Il risveglio economico e artistico del XII secolo si riassume in
Staffarda: l'abbazia della poesia cistercense degli spazi, in cui
si fondono la tradizione padana e la nuova, pulita regola dell'architettura
d'oltralpe.
Abbazia di Staffarda
Fondata forse con un intervento di San Bernardo di Chiaravalle,
legata all'ascesa della famiglia marchionale che poneva le proprie
sedi non lontano, a Saluzzo e a Revello, Staffarda è l'abbazia
del Saluzzese.
Al 25 luglio del 1135 viene fatta risalire la fondazione del monastero.
Situato in aperta campagna, il complesso abbaziale è circondato
ancora oggi da un piccolo villaggio rustico.
Nella bella chiesa si assiste ad una decisa prevalenza della tradizione
romanica lombarda, mentre il gotico cistercense prevale ormai nel
magnifico chiostro, nella sala capitolare, nella foresteria e nella
loggia per il mercato, posta sulla piazzetta centrale.
Visita: aprile-settembre 9-12,30; 14,30-18; ottobre-marzo 9-12,30;
14-17. Chiuso il lunedì. Tel. 0175- 27 32 15.
Ingresso L 8.000, gruppi L. 6.000, scuole L 4.000.
Presso il piazzale dell’abbazia è possibile la sosta
dei camper.
In 5 chilometri, attraverso le verdi campagne pianeggianti e sempre
accompagnati dallo svettante Monviso, si giunge a Revello all’imbocco
della Valle Po, dove si potrà visitare
La Collegiata
Fondata nel 1483 per volontà del Marchese Ludovico II, è
posta in asse con la strada maestra (l'attuale Via Vittorio Emanuele),
in scenografica prospettiva.La struttura, presenta sobri caratteri
gotici.

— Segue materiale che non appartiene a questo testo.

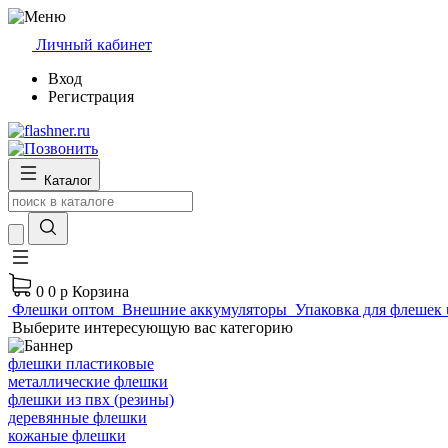
Личный кабинет
Вход
Регистрация
Каталог
0
0 р
Корзина
Флешки оптом
Внешние аккумуляторы
Упаковка для флешек 
Выберите интересующую вас категорию
флешки пластиковые
металлические флешки
флешки из пвх (резины)
деревянные флешки
кожаные флешки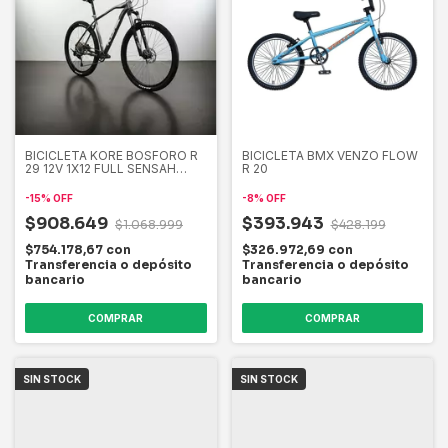
BICICLETA KORE BOSFORO R
BICICLETA BMX VENZO FLOW
29 12V 1X12 FULL SENSAH
R 20
2026
-
15
%
OFF
-
8
%
OFF
$908.649
$393.943
$1.068.999
$428.199
$754.178,67
con
$326.972,69
con
Transferencia o depósito
Transferencia o depósito
bancario
bancario
COMPRAR
COMPRAR
SIN STOCK
SIN STOCK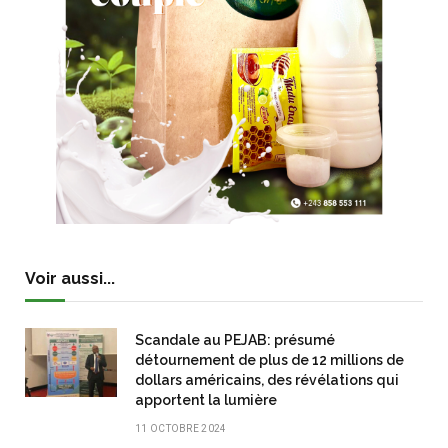
Voir aussi...
Scandale au PEJAB: présumé
détournement de plus de 12 millions de
dollars américains, des révélations qui
apportent la lumière
11 OCTOBRE 2024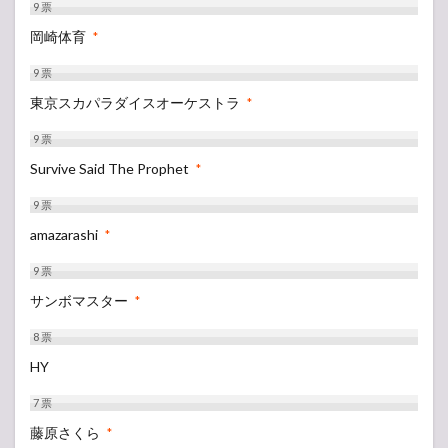
9
票
岡崎体育
*
9
票
東京スカパラダイスオーケストラ
*
9
票
Survive Said The Prophet
*
9
票
amazarashi
*
9
票
サンボマスター
*
8
票
HY
7
票
藤原さくら
*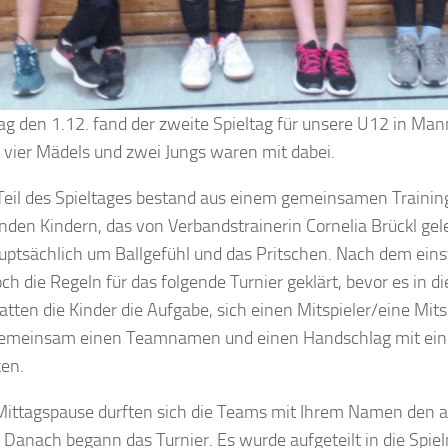
 den 1.12. fand der zweite Spieltag für unsere U12 in Man
vier Mädels und zwei Jungs waren mit dabei.
Teil des Spieltages bestand aus einem gemeinsamen Training
den Kindern, das von Verbandstrainerin Cornelia Brückl gel
uptsächlich um Ballgefühl und das Pritschen. Nach dem eins
h die Regeln für das folgende Turnier geklärt, bevor es in d
hatten die Kinder die Aufgabe, sich einen Mitspieler/eine Mit
gemeinsam einen Teamnamen und einen Handschlag mit ei
en.
Mittagspause durften sich die Teams mit Ihrem Namen den 
. Danach begann das Turnier. Es wurde aufgeteilt in die Spi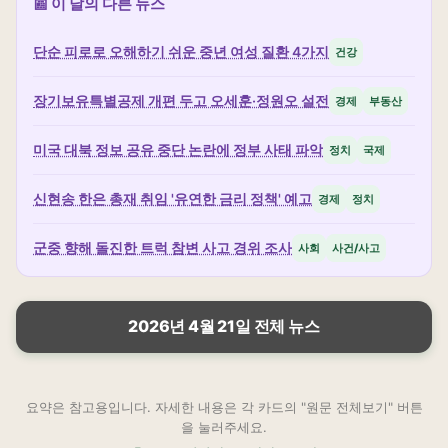
📰 이 날의 다른 뉴스
단순 피로로 오해하기 쉬운 중년 여성 질환 4가지
건강
장기보유특별공제 개편 두고 오세훈·정원오 설전
경제
부동산
미국 대북 정보 공유 중단 논란에 정부 사태 파악
정치
국제
신현송 한은 총재 취임 '유연한 금리 정책' 예고
경제
정치
군중 향해 돌진한 트럭 참변 사고 경위 조사
사회
사건/사고
2026년 4월 21일 전체 뉴스
요약은 참고용입니다. 자세한 내용은 각 카드의 "원문 전체보기" 버튼
을 눌러주세요.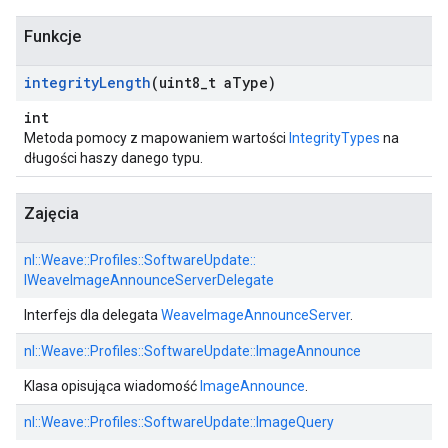
Funkcje
integrity
Length
(uint8
_
t a
Type)
int
Metoda pomocy z mapowaniem wartości
IntegrityTypes
na
długości haszy danego typu.
Zajęcia
nl::
Weave::
Profiles::
SoftwareUpdate::
IWeaveImageAnnounceServerDelegate
Interfejs dla delegata
WeaveImageAnnounceServer
.
nl::
Weave::
Profiles::
SoftwareUpdate::
ImageAnnounce
Klasa opisująca wiadomość
ImageAnnounce
.
nl::
Weave::
Profiles::
SoftwareUpdate::
ImageQuery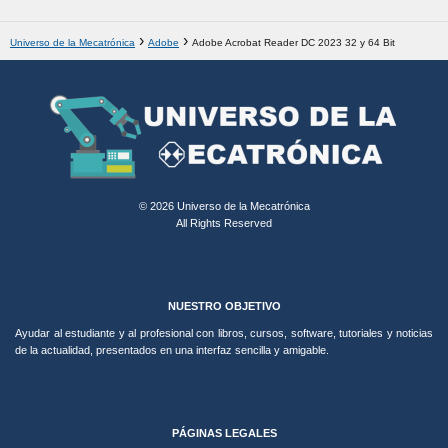
Universo de la Mecatrónica
Adobe
Adobe Acrobat Reader DC 2023 32 y 64 Bit
© 2026 Universo de la Mecatrónica
All Rights Reserved
NUESTRO OBJETIVO
Ayudar al estudiante y al profesional con libros, cursos, software, tutoriales y noticias
de la actualidad, presentados en una interfaz sencilla y amigable.
PÁGINAS LEGALES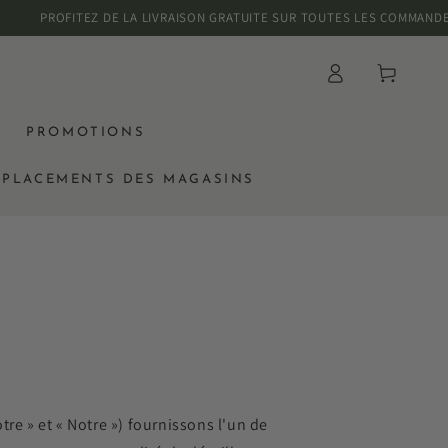
PROFITEZ DE LA LIVRAISON GRATUITE SUR TOUTES LES COMMANDES DE PL
Connexion
Panier
PROMOTIONS
PLACEMENTS DES MAGASINS
tre » et « Notre ») fournissons l'un de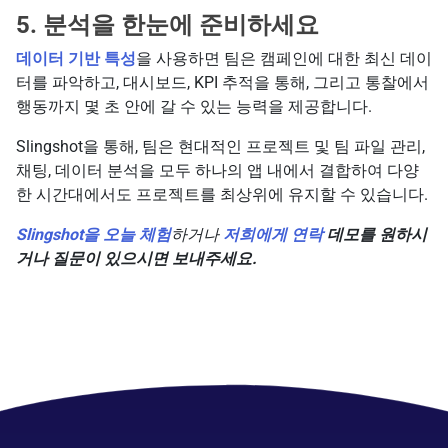
5. 분석을 한눈에 준비하세요
데이터 기반 특성
을 사용하면 팀은 캠페인에 대한 최신 데이
터를 파악하고, 대시보드, KPI 추적을 통해, 그리고 통찰에서
행동까지 몇 초 안에 갈 수 있는 능력을 제공합니다.
Slingshot을 통해, 팀은 현대적인 프로젝트 및 팀 파일 관리,
채팅, 데이터 분석을 모두 하나의 앱 내에서 결합하여 다양
한 시간대에서도 프로젝트를 최상위에 유지할 수 있습니다.
Slingshot을 오늘 체험
하거나
저희에게 연락
데모를 원하시
거나 질문이 있으시면 보내주세요.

Bello è il possente campanile.
La facciata, nuda e lineare, ospita il magnifico portale scolpito
datato 1534: un esempio di gusto apertamente rinascimentale, raro
in Piemonte, opera del lombardo Matteo Sanmicheli.
Il vero tesoro della Collegiata (spogliata dall'Ottocento ad oggi
di gran parte dei suoi arredi) sono il polittico di Hans Clemer
e i due polittici di Pascale Oddone (il dotato artista dell'altare
di Staffarda)
Visita: aperta giornalmente (Parrocchia tel. 0175. 25 71 28).

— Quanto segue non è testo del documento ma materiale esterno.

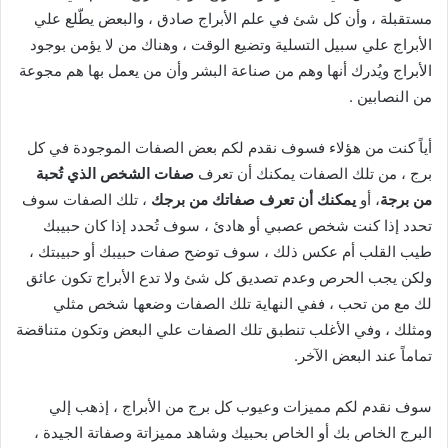
مستقبلة ، وأن كل شئ في علم الأبراج صادق ، والبعض يطّلع علي
الأبراج علي سبيل التسلية وتضيع الوقت ، وهناك من لا يؤمن بوجود
الأبراج ويُدرك أنها وهم من صناعة البشر وأن من يعمل بها هم مجوعة
من النصابين .
أياً كنت من هؤلاء فسوف نقدم لكم بعض الصفات الموجودة في كل
برج ، من تلك الصفات يمكنك أن تعرف
صفات الشخص الذي تُحبة
من برجة
، أو
يمكنك أن تعرف صفاتك من برجك
، تلك الصفات سوف
تحدد إذا كنت شخص عصبي أو هادئ ، سوف تُحدد إذا كان حبيبك
طيب القلب أم عكس ذلك ، سوف توضح صفات حبيبك أو حبيبتك ،
ولكن يجب الحرص وعدم تصديق كل شئ ولا تدع الأبراج تكون عائق
لك مع من تحب ، ففي النهاية تلك الصفات وضعها شخص مثلي
ومثلك ، وفي الأغلب تنطبق تلك الصفات علي البعض وتكون متناقضة
تماماً عند البعض الآخر.
سوف نقدم لكم مميزات وعيوب كل برج من الأبراج ، إذهب إلي
البرج الخاص بك أو الخاص بحبيك وشاهد مميزاتة وصفاتة الجيدة ،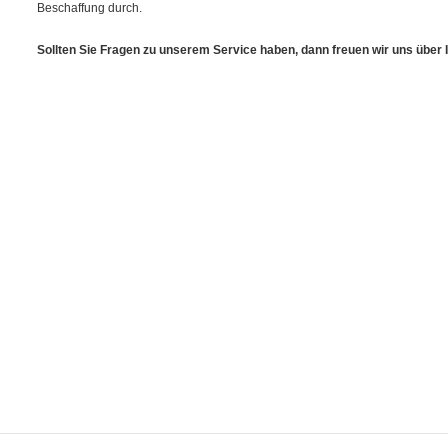
Beschaffung durch.
Sollten Sie Fragen zu unserem Service haben, dann freuen wir uns über 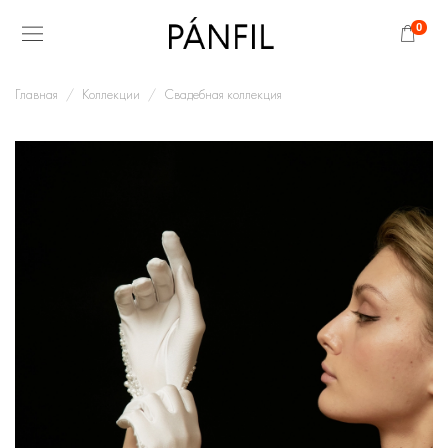
0
Главная
Коллекции
Свадебная коллекция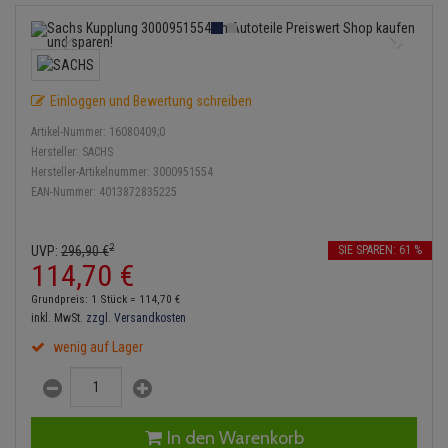
Einspritzpumpe
Lambdasonde
Bremsbeläge
Service Kit
Verdampfer
Zündkondensator
Thermoschalter
Kühler-Frostschutz
Klimaanlage
Hydraulikschläuche
Gaszug
Mittelschalldämpfer
Bremssattel
Stoßdämpfer
Zündmodul
Thermostat
Starthilfekabel
Heizung
Koppelstange
Einloggen und Bewertung schreiben
Gelenkscheiben
NOx-Sensor
Druckspeicher
Kontaktsatz
Wasserpumpe
Sicherheit & Notfall
Kraftstoffaufbereitung
Kardanwelle
Artikel-Nummer:
16080409;0
Hydrostößel
Montageteile
Handbremsseil
Hersteller:
SACHS
Lenkung / Achsaufhängung
Hersteller-Artikelnummer:
3000951554
Lenkgetriebe
EAN-Nummer:
4013872835225
Keilriemen
Vorschalldämpfer / Vord
Bremstrommeln
Kühlung
Lenkhebel und Übertragu
Keilrippenriemen
Bremsbacken
2
UVP:
296,
90
€
SIE SPAREN: 61 %
Motor und Getriebe
Lenkmanschetten
114,
70
€
Kupplung
Bremskraftregler
Grundpreis: 1 Stück =
114,
70
€
Elektrik
Querlenker
inkl. MwSt.
zzgl. Versandkosten
Geberzylinder
Unterdruckpumpe
wenig auf Lager
Öle und Additive
Radlager / Radnaben
Nehmerzylinder
Bremsleitung
Radbremszylinder
Servolenkung
Kurbelgehäuse
Bremsschlauch
In den Warenkorb
Reifen / Felgen
Spurstangen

A Revello, da non perdere la visita alla Cappella Marchionale.
Situata al primo piano dell’antica residenza di Margherita
di Foix (attuale Palazzo comunale), la Cappella conserva un ciclo
pittorico tra i più interessanti e più legati alla
storia familiare dei Marchesi di Saluzzo.
Visita: tutto l’anno, in orario di apertura degli uffici comunali;
gruppi o visite domenicali previa prenotazione
tel. 0175/257171/257687.
Ingresso £.4.000, gruppi £.2.500, scuole £.1.500.
Tornati in direzione di Saluzzo, poco prima dell’abitato,
si imbocca la strada della Valle Bronda, la Valle più piccola
del Saluzzese dove, in mezzo ai frutteti, si staglia su di un poggio
il Castello di Castellar.
L’antico maniero, di un ramo collaterale dei Marchesi di Saluzzo,
rimaneggiato nel secolo scorso,
Ai piedi del castello, circondata da campi coltivati, si trova:
la cappella di San Ponzio è una rustica cappella campestre,
in muratura di pietra, coperta da un tetto in coppi a due spioventi
e preceduta da un profondo portico su pilastri. L’abside della
chiesa, voltato a botte, ospita un ciclo di affreschi con Storie
dei Santi. L’opera è tra le migliori di Pietro da Saluzzo.(per
la visita rivolgersi alla vicina casa parrocchiale ).
Ai piedi del castello di distende il piccolo centro abitato.
All’inizio di maggio, ogni anno, Castellar offre un’originale
mostra all’aperto di spaventapasseri: sistemati nei cortili
o nei giardini, quasi ogni famiglia partecipa all’iniziativa
che fa la gioia dei bambini … e perché no anche degli
adulti.
In un paesaggio stupendo inoltre, si svolge un percorso ciclabile
facente parte del percorso "tra acacie e pelaverga" che
collega Castellar con Revello e con Saluzzo.
E’ disponibile un pieghevole sui percorsi cicloturistici del
Saluzzese, richiedendolo telefonicamente all’Ente Turismo
"Le Terre del Marchesato" tel.0175/240352.
Da oltre un decennio in Valle Bronda si è introdotto un metodo
di coltivazione delle mele riducendo quasi totalmente l’uso
di fertilizzanti e fitofarmaci chimici. In qualsiasi stagione dell’anno
alcuni produttori del "Consorzio produttori Mela Valle Bronda"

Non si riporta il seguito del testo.